═══ DATASET
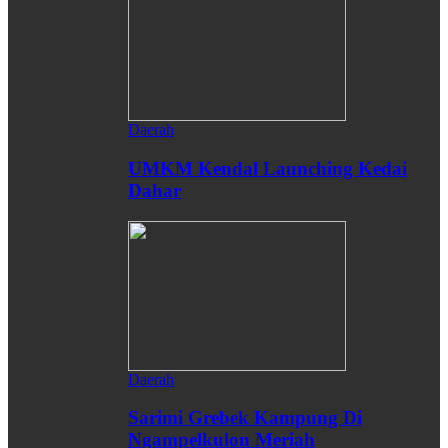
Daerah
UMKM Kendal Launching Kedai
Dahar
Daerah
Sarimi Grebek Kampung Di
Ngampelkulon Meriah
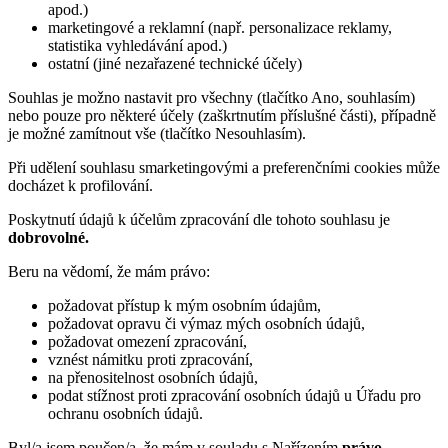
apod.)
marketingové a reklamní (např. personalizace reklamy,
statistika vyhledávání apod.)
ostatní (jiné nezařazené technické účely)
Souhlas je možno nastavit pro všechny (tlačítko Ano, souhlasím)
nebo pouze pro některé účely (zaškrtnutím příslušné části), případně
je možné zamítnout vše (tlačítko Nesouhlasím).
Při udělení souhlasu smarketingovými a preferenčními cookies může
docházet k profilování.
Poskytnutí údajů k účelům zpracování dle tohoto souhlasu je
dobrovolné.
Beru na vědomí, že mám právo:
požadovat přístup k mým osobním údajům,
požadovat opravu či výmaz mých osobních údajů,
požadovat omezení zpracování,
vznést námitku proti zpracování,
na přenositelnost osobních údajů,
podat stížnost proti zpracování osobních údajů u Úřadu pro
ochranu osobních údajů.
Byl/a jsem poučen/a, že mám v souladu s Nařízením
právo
══════
- ABOUT THIS EXERCISE -
What you return should be the whole listing, word for word, without its pictures.

- SOLUTION TO THIS EXERCISE -
Daerah
UMKM Kendal Launching Kedai
Dahar
Daerah
Sarimi Grebek Kampung Di
Ngampelkulon Meriah
apod.)
marketingové a reklamní (např. personalizace reklamy,
statistika vyhledávání apod.)
ostatní (jiné nezařazené technické účely)
Souhlas je možno nastavit pro všechny (tlačítko Ano, souhlasím)
nebo pouze pro některé účely (zaškrtnutím příslušné části), případně
je možné zamítnout vše (tlačítko Nesouhlasím).
Při udělení souhlasu smarketingovými a preferenčními cookies může
docházet k profilování.
Poskytnutí údajů k účelům zpracování dle tohoto souhlasu je
dobrovolné.
Beru na vědomí, že mám právo:
požadovat přístup k mým osobním údajům,
požadovat opravu či výmaz mých osobních údajů,
požadovat omezení zpracování,
vznést námitku proti zpracování,
na přenositelnost osobních údajů,
podat stížnost proti zpracování osobních údajů u Úřadu pro
ochranu osobních údajů.
Byl/a jsem poučen/a, že mám v souladu s Nařízením
právo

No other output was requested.